Songs from his gospel period have also begun reappearing on Dylan’s setlists recently, perhaps in acknowledgment of the recent tribute album, “Gotta Serve Somebody: The Gospel Songs of Bob Dylan” (Columbia), featuring new versions of songs from “Slow Train Coming” and “Saved” as interpreted by an all-star gospel cast including Shirley Caesar, Aaron Neville, Mighty Clouds of Joy, Sounds of Blackness, and the Fairfield Four, among others (including Dylan himself in a scorching remake with Mavis Staples of “Gonna Change My Way of Thinking”).

On his current tour, Dylan continually finds ways to re-explore the blues and rock foundation of his material.
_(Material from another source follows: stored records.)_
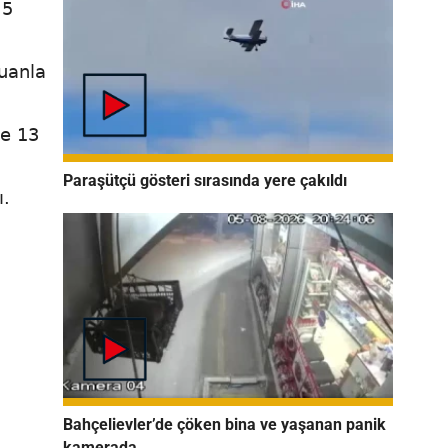
 5
uanla
de 13
Paraşütçü gösteri sırasında yere çakıldı
ı.
Bahçelievler’de çöken bina ve yaşanan panik
kamerada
He is aided in this effort with the newer, predominantly blues-based material from “Time Out of Mind” and “Love and Theft,” adding a “Mystery Train”-like vibe to “Tweedle Dee and Tweedle Dum” and propelling “Honest With Me” along to a chugging funk beat lifted from Talking Heads’ “Life During Wartime.” He also reinvents songs entirely, rendering “Wicked Messenger” as hard-driving boogie-rock and “All Along the Watchtower” in a Jimi Hendrix-inspired flameout.
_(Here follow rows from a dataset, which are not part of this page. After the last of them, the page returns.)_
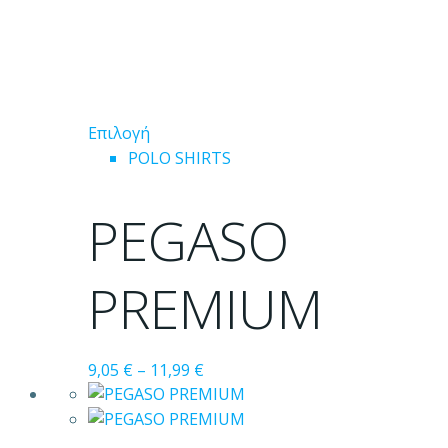
Αυτό
Επιλογή
το
POLO SHIRTS
προϊόν
έχει
PEGASO
πολλαπλές
παραλλαγές.
Οι
PREMIUM
επιλογές
μπορούν
να
9,05
€
–
11,99
€
επιλεγούν
στη
σελίδα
But the biggest surprise over the past month has been Dylan’s near-total abandonment of the guitar as his instrument of choice. As with all such changes in his career, this one happened with no explanation. Dylan began splitting his instrumental duties between guitar and electric piano last fall. This time out, he has almost fully turned over the guitar chores to longtime sideman Larry Campbell and new guitarist Freddy Koella, ex- of Willy DeVille.

The Dylan chat sites on the Internet are filled with all kinds of conjecture about why the change in axe: that Dylan suffers from a bad back, dating to his infamous 1966 motorcycle accident, that has gotten so bad he can’t support the weight of the guitar around his shoulders; that he has arthritis; or that he has carpal tunnel syndrome from too much guitar-playing (in that case, playing piano would likely be even worse).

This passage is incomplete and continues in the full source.